All that is needed is an exact copy of the lines from the beginning of the data below through the line containing "comunicado e declarou estar colaborando com", minus the pictures.

[Saved data entries]
• • • •
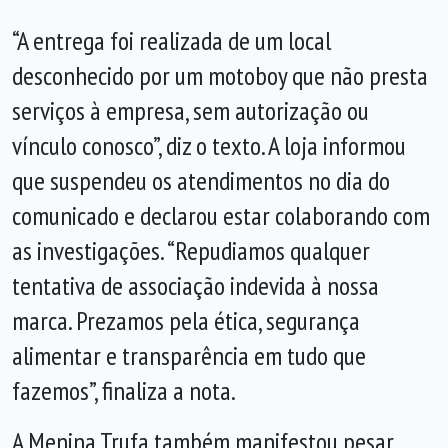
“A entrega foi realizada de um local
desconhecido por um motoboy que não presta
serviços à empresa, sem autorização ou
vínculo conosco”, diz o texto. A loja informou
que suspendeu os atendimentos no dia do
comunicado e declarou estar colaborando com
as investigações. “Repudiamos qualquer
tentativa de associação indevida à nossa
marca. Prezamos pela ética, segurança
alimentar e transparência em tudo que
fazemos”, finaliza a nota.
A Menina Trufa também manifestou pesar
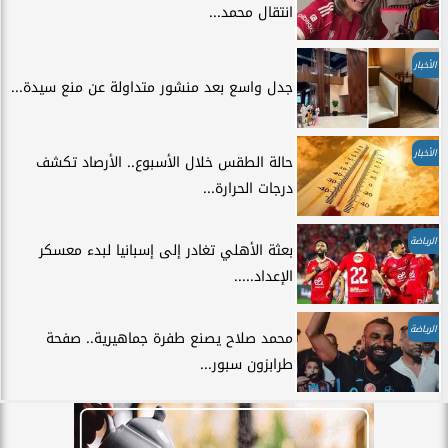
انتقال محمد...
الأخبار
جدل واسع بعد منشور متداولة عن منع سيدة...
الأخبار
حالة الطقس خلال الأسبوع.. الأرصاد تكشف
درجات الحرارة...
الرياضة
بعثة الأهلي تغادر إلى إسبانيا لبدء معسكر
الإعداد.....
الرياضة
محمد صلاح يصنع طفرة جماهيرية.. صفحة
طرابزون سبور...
• • • •
— ANSWER BELOW —
“A entrega foi realizada de um local
desconhecido por um motoboy que não presta
serviços à empresa, sem autorização ou
vínculo conosco”, diz o texto. A loja informou
que suspendeu os atendimentos no dia do
comunicado e declarou estar colaborando com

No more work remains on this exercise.